Fiala explains he and Dahal found that the studies—including work by Nobel laureates—they analyzed are very problematic, to the point which Fiala says some of them should have never been published in the first place.
Examples of problem areas identified in the studies include the take-up rate, or number of people who took out loans compared to the control group who did not take out loans. The take-up rates were extremely low, which gives researchers less data to draw conclusions from. Fiala explains that in some cases, the rates were around 11%. To make matters worse, in one of the studies, individuals in the control group took out loans on their own, therefore further compromising the research design.
"I as a researcher would say, 'We're not going to be able to do much with that, I think we should stop the whole study, let's not proceed any further,'" Fiala says. "Not only did these researchers publish research that should not have been published, they also wasted a bunch of money by doing follow-up data collection with people.

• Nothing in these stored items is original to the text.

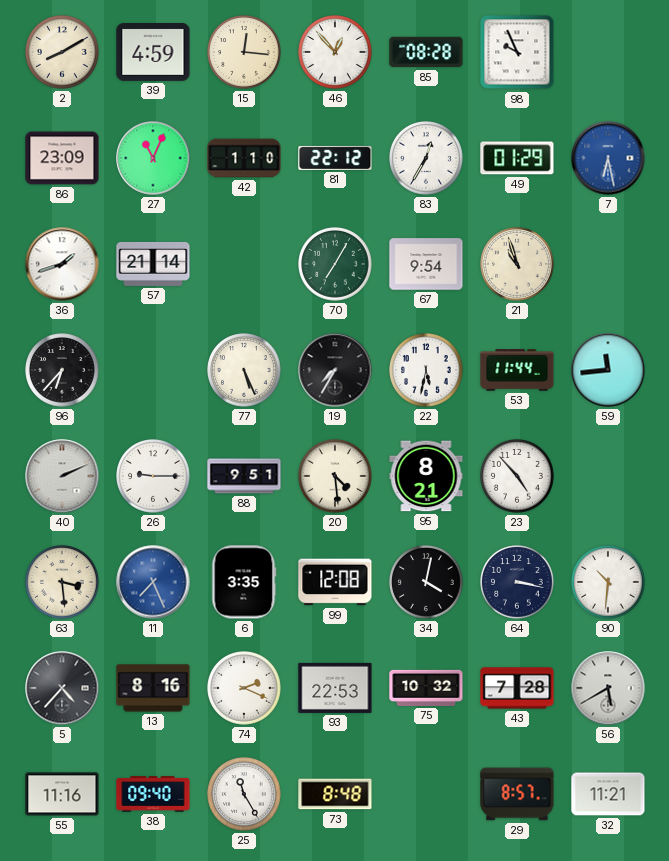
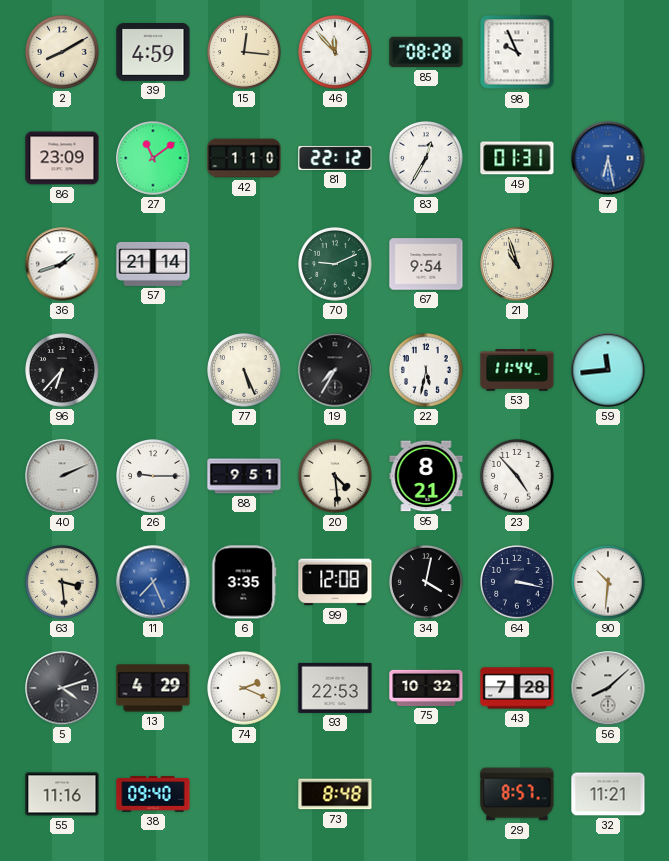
46: 12:53 -> 11:53
27: 11:04 -> 11:09
49: 01:29 -> 01:31
70: 7:05 -> 9:11
5: 4:37 -> 4:12
13: 8:16 -> 4:29
56: 5:40 -> 8:08
25: 11:25 -> none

There is no reason to spend that money when you should know this is going to be a low-quality study."
Fiala says there are other common issues they came across in the research that make it impossible to determine statistical significance between the control and trial groups in the studies.

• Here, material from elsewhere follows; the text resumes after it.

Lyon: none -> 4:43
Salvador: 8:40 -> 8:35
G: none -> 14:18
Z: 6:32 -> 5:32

"We show those six papers have such enormous problems that we would basically call them garbage, and when you add up garbage, you still have garbage. So we actually have nothing we can say about microfinance," he says.

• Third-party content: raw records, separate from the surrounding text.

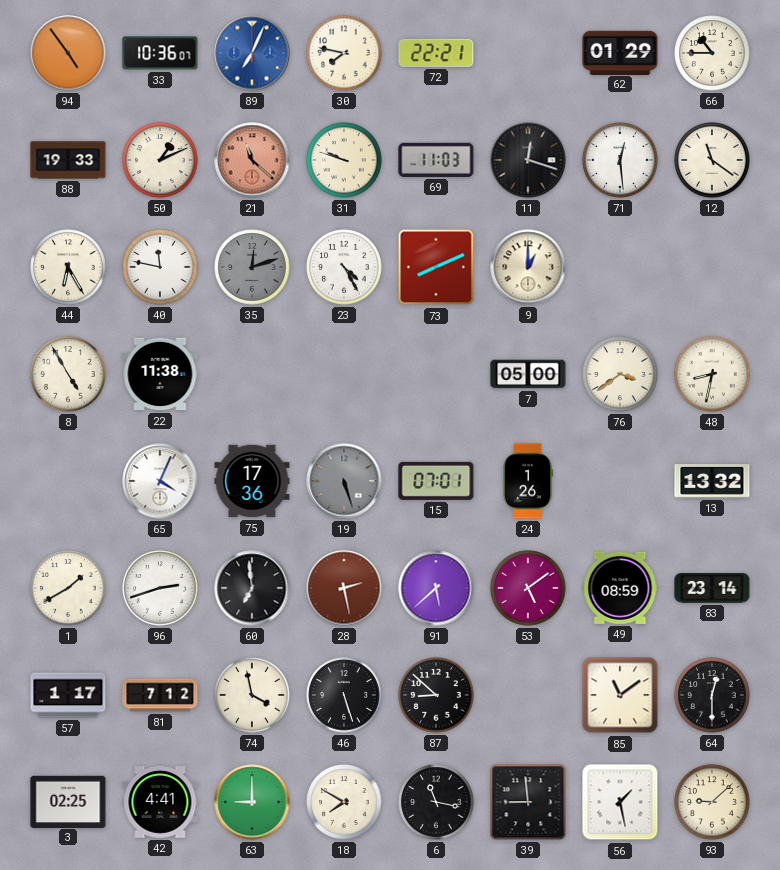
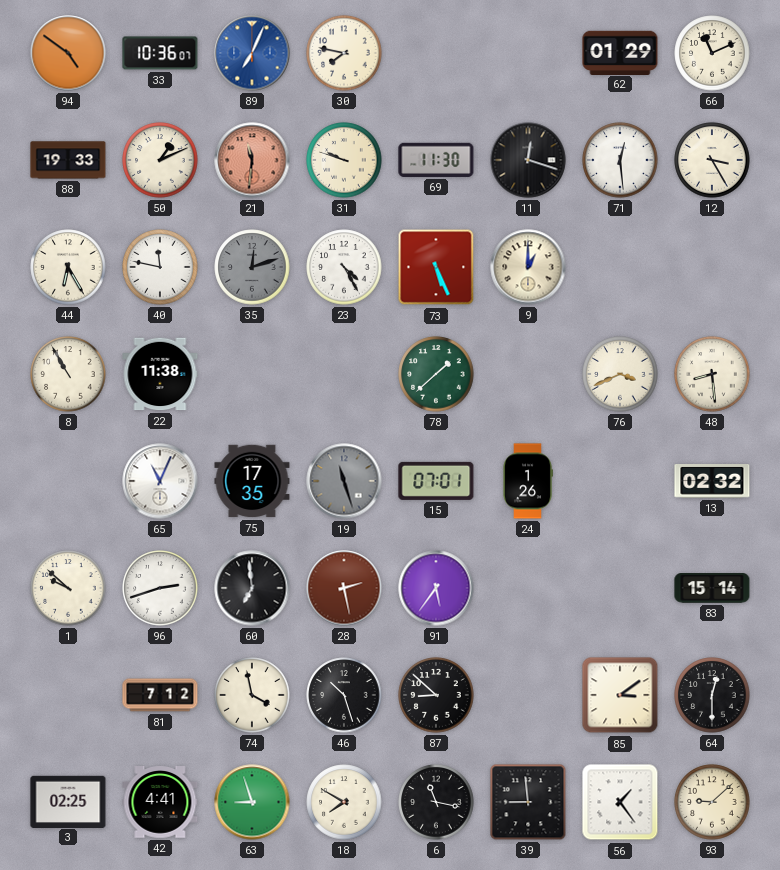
94: 4:54 -> 4:51
72: 22:21 -> none
66: 10:45 -> 11:11
21: 11:22 -> 11:31
69: 11:03 -> 11:30
12: 11:21 -> 3:25
73: 8:11 -> 5:26
8: 4:55 -> 10:55
78: none -> 1:38
7: 05:00 -> none
76: 3:39 -> 3:41
48: 8:32 -> 8:29
65: 4:04 -> 11:04
75: 17:36 -> 17:35
19: 5:27 -> 11:27
13: 13:32 -> 02:32
1: 1:40 -> 9:52
91: 5:38 -> 5:36
53: 5:09 -> none
49: 08:59 -> none
83: 23:14 -> 15:14
57: 1:17 -> none
46: 5:27 -> 10:27
85: 11:09 -> 3:09
63: 9:00 -> 8:57
56: 1:28 -> 1:24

Fiala says that when designing studies, especially social science studies like these, it is necessary to learn from the mistakes made in previous studies to help advance the field.
"What we are doing is really hard, it requires a really careful diligence, and it's being done by humans so there is lots of error in it," says Fiala. "Social science is incredibly complex. I like to tell my students that economics is not rocket science, it's way harder. People don't all respond the same way to things, and can actually change their behavior when they know I'm looking at them."
Flawed studies produce data that cannot be used to draw meaningful insights, and that is something Fiala is hoping to address in future work.
"This paper is meant to show that there is a huge problem in the literature, and hopefully we will come up with studies to confirm or deny common knowledge in the industry," says Fiala. "Every study of microfinance is way underpowered and produces a bunch of noise. By the way, one of the papers we analyzed is my own. I'm admitting my own work is underpowered. The entire literature is underpowered, results are basically garbage and we should pretend like we don't know anything."
Going forward, Fiala has partnered with a large microfinance institution to develop three randomized control trials that will implement changes to previously flawed studies all with the hopes of getting an accurate measurement of the impact, or lack of impact, of the industry. Fiala suspects that microfinance does in fact have a positive social impact, though he is unsure of the size of that impact.
Fiala says that one of the authors of a paper that was examined has gone on record stating that microfinance has zero impact, but Fiala disagrees.
"We should not be making those claims at all at this point. If I had to bet, I'd put my money on that there is a modest effect happening that these studies can't find, rather than a zero effect that these authors have been claiming."